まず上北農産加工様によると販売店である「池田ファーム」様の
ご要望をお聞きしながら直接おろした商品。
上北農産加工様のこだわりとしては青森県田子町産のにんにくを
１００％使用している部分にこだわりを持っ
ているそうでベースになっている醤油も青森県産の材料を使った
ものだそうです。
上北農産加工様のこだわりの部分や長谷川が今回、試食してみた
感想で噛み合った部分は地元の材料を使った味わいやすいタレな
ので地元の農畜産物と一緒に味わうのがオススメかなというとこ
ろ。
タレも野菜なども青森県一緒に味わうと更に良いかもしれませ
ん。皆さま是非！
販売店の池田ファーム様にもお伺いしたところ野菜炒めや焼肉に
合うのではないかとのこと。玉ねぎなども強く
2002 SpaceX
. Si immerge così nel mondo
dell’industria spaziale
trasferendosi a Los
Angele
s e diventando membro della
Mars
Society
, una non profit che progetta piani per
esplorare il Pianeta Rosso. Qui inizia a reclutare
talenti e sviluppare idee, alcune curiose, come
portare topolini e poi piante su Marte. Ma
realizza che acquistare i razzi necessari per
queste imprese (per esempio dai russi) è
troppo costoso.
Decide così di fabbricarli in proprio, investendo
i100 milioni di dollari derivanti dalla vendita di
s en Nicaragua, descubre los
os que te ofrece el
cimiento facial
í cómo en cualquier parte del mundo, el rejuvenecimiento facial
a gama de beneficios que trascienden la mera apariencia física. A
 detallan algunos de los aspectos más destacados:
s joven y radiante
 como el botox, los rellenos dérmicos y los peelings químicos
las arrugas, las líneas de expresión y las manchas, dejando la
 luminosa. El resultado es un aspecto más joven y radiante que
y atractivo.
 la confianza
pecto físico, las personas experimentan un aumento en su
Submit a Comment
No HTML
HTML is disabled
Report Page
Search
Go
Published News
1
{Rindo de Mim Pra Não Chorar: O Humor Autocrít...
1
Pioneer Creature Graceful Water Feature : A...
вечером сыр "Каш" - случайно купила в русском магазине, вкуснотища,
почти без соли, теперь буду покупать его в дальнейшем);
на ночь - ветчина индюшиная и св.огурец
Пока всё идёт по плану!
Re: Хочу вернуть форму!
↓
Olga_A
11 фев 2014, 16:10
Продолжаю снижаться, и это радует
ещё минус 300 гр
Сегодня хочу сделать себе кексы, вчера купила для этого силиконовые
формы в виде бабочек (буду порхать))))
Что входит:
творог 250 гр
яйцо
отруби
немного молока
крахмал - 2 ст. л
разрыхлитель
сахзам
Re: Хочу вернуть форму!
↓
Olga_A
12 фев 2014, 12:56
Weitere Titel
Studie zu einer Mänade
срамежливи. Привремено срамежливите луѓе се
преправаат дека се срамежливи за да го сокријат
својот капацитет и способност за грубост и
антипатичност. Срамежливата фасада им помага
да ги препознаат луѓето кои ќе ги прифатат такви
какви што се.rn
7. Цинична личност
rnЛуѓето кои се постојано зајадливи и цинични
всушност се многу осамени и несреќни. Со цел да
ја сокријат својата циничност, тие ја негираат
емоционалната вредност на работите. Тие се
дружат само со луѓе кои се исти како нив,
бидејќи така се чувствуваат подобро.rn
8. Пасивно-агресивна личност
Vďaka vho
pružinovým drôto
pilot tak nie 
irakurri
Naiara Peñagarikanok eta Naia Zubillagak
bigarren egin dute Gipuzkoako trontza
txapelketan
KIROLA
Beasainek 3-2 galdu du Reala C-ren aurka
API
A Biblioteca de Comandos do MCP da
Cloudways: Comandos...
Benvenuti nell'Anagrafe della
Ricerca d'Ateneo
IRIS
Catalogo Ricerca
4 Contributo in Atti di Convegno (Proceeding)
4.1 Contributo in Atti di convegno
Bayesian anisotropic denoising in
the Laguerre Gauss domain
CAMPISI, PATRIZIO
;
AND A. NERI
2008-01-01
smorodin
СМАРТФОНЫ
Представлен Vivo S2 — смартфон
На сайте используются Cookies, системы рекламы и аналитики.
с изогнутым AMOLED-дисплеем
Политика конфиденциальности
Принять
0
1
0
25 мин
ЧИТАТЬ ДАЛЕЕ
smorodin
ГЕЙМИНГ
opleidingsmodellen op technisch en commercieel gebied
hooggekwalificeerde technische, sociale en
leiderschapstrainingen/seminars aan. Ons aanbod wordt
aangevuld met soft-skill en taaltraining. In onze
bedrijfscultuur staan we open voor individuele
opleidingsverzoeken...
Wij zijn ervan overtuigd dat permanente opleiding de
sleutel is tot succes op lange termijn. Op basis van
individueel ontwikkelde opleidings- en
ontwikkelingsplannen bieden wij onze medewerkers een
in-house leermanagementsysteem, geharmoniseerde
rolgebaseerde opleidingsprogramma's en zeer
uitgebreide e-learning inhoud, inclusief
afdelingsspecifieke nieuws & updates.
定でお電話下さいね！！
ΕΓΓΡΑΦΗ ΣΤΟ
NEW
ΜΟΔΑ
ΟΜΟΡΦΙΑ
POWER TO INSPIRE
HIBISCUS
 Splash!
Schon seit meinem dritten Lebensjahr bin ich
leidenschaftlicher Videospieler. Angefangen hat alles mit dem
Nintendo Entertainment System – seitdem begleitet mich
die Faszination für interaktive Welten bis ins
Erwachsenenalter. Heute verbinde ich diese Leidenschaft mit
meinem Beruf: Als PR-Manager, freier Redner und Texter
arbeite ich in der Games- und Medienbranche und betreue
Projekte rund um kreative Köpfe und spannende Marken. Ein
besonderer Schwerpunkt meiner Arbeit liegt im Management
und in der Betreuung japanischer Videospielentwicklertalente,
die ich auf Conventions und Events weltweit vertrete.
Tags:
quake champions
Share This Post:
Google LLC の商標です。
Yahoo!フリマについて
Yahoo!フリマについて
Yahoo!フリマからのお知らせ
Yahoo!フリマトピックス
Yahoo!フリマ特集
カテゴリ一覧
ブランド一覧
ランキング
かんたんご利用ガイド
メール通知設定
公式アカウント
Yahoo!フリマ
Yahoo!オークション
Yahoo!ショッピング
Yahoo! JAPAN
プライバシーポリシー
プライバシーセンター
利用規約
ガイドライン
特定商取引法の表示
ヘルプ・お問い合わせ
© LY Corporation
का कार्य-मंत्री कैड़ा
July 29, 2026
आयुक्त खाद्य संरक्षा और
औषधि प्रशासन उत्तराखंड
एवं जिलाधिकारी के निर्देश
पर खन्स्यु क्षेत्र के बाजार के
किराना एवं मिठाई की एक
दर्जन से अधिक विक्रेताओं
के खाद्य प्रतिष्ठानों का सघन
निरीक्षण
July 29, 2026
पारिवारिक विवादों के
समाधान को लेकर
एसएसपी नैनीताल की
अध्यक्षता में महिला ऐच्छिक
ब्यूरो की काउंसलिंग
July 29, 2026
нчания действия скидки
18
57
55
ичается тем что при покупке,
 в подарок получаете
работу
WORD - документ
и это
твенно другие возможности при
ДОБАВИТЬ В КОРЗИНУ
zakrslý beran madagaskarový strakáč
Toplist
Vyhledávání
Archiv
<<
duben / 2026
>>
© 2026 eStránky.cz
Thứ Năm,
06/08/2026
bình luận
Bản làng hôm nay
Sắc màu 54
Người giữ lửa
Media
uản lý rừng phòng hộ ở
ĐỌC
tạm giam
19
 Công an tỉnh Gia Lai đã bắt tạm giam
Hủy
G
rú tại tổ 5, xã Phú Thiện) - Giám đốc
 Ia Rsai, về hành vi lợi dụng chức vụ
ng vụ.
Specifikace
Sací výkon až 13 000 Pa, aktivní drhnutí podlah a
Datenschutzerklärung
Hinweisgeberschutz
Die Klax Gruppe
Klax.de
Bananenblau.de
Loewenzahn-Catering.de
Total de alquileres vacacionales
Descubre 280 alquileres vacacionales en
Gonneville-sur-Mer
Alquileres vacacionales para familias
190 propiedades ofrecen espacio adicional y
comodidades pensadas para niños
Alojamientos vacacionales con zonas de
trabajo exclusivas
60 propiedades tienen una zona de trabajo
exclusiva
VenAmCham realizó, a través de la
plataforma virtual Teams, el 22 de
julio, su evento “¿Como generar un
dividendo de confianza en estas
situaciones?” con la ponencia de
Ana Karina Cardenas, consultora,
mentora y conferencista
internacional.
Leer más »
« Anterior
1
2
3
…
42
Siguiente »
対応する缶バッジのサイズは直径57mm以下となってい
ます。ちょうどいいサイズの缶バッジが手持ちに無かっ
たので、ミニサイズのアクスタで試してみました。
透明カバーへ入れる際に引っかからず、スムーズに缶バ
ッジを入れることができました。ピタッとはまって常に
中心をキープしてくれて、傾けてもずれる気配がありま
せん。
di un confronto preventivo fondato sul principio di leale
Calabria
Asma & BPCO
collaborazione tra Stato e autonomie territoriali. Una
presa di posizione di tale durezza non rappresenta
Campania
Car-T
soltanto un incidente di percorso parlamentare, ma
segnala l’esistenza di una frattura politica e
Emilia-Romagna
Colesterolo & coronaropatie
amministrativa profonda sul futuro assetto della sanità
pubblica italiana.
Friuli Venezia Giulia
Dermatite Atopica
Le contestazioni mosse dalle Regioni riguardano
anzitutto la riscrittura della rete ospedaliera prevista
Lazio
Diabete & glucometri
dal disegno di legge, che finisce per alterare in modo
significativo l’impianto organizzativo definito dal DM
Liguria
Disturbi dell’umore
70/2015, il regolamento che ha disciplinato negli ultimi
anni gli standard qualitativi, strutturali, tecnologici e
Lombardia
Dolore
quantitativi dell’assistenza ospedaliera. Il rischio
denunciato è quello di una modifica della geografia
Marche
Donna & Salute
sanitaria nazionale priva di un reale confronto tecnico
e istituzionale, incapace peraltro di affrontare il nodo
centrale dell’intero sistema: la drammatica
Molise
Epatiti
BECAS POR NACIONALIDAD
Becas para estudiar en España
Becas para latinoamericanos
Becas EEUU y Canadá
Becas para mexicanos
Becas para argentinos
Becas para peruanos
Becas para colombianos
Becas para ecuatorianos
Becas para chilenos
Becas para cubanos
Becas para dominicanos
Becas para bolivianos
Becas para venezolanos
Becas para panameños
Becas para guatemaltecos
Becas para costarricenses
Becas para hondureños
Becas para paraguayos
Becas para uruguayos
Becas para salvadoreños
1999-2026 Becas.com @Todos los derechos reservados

> **Your instructions**: Each line from the one containing "Becas para mexicanos" through the final line of the records must be repeated exactly, with no line added or dropped.

> **Response below**:
Becas para mexicanos
Becas para argentinos
Becas para peruanos
Becas para colombianos
Becas para ecuatorianos
Becas para chilenos
Becas para cubanos
Becas para dominicanos
Becas para bolivianos
Becas para venezolanos
Becas para panameños
Becas para guatemaltecos
Becas para costarricenses
Becas para hondureños
Becas para paraguayos
Becas para uruguayos
Becas para salvadoreños
1999-2026 Becas.com @Todos los derechos reservados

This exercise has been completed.